Loopbanen van gediplomeerden in zorg en welzijn

© Hollandse Hoogte / Flip Franssen
In deze figuren staat hoe individuele loopbanen van gediplomeerden verlopen. Dit zijn gediplomeerden van de mbo- en hbo-opleidingen verpleegkunde, verzorgende en sociaal pedagogisch werk/hulpverlening.

Tien jaar na hun start als werknemer in zorg en welzijn hebben 15 035 gediplomeerden met een opleiding in zorg en welzijn een vaste aanstelling binnen zorg en welzijn, dat is 56 procent van het totaal. Van hen hadden er 2 360 onafgebroken deze vaste aanstelling in zorg en welzijn, en 12 675 hebben tussendoor minimaal één andere stap in hun loopbaan gezet. Van alle startende werknemers in zorg en welzijn wisselt 89 procent een of meerdere keren van aanstelling in de eerste tien jaar en kan daarbij de bedrijfstak verlaten en ook weer terugkomen.

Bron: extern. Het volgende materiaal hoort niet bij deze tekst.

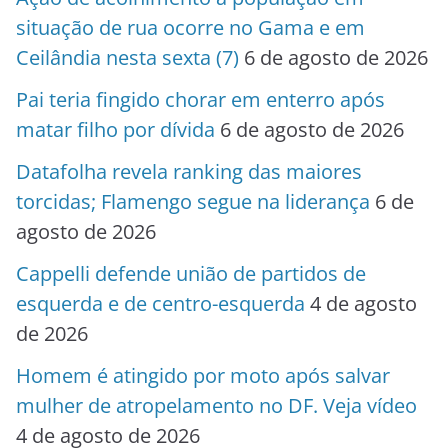
situação de rua ocorre no Gama e em
Ceilândia nesta sexta (7)
6 de agosto de 2026
Pai teria fingido chorar em enterro após
matar filho por dívida
6 de agosto de 2026
Datafolha revela ranking das maiores
torcidas; Flamengo segue na liderança
6 de
agosto de 2026
Cappelli defende união de partidos de
esquerda e de centro-esquerda
4 de agosto
de 2026
Homem é atingido por moto após salvar
mulher de atropelamento no DF. Veja vídeo
4 de agosto de 2026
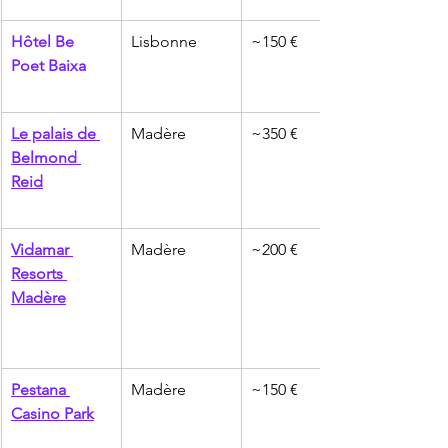
Hôtel Be 
Lisbonne
~150 €
Poet Baixa
Le palais de 
Madère
~350 €
Belmond 
Reid
Vidamar 
Madère
~200 €
Resorts 
Madère
Pestana 
Madère
~150 €
Casino Park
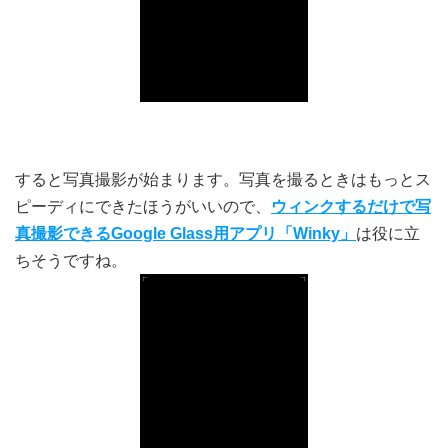
すると写真撮影が始まります。写真を撮るときはもっとス
ピーディにできたほうがいいので、
ウィンクするだけで写
真撮影できるGoogle Glass用アプリ「Winky」
は役に立
ちそうですね。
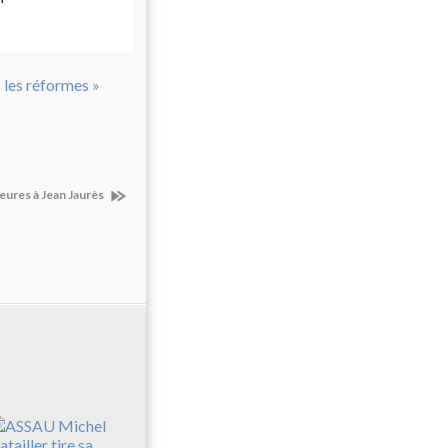
eures à Jean Jaurès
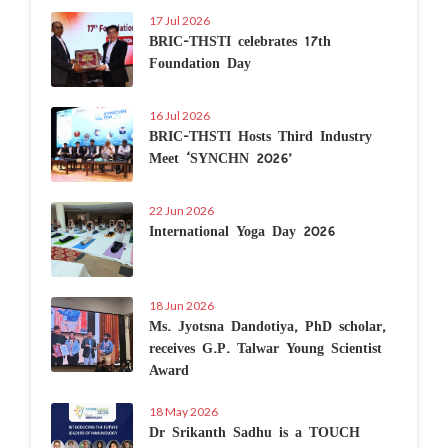
17 Jul 2026
BRIC-THSTI celebrates 17th
Foundation Day
16 Jul 2026
BRIC-THSTI Hosts Third Industry
Meet ‘SYNCHN 2026’
22 Jun 2026
International Yoga Day 2026
18 Jun 2026
Ms. Jyotsna Dandotiya, PhD scholar,
receives G.P. Talwar Young Scientist
Award
18 May 2026
Dr Srikanth Sadhu is a TOUCH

Tellingen van groepen werknemers per jaar geven een jaarlijkse samenvatting van de arbeidsmarkt zorg en welzijn, maar de dynamiek op de arbeidsmarkt blijft daarmee onzichtbaar. Door individuele loopbanen weer te geven wordt de doorlopende dynamiek op de arbeidsmarkt zichtbaar gemaakt.

Figuur 1:

Hoe lees ik de figuur?

Je ziet hier alle individuele personen die met een diploma voor zorg en welzijn werknemer worden in zorg en welzijn. Zij startten met een baan in 2011 en werden tien jaar lang gevolgd . Alle loopbanen zijn op elkaar gestapeld en gesorteerd. Je kijkt dus naar alle 26 720 loopbanen tegelijk.

De kleuren in de figuur geven aan welke arbeidsmarktpositie iemand op dat moment heeft. Bijvoorbeeld: een lijn die van donkerblauw naar lichtblauw loopt, toont een loopbaan die begint met een flexibel contract en overgaat naar een vast contract.

Dynamiek loopbaanpaden

Voordat mensen een vaste aanstelling in zorg en welzijn krijgen, hebben ze meestal een flexibele baan in zorg en welzijn (de blokken met eerst donkerblauw en daarna lichtblauw). Ook blijft een aanzienlijk deel van alle werknemers die starten in zorg en welzijn continu wisselen tussen vaste en flexibele banen in zorg en welzijn (de lijnen met afwisselend licht- en donkerblauw), en ook tussen banen binnen en buiten zorg en welzijn (de diverse lijnen met zowel groen als blauw).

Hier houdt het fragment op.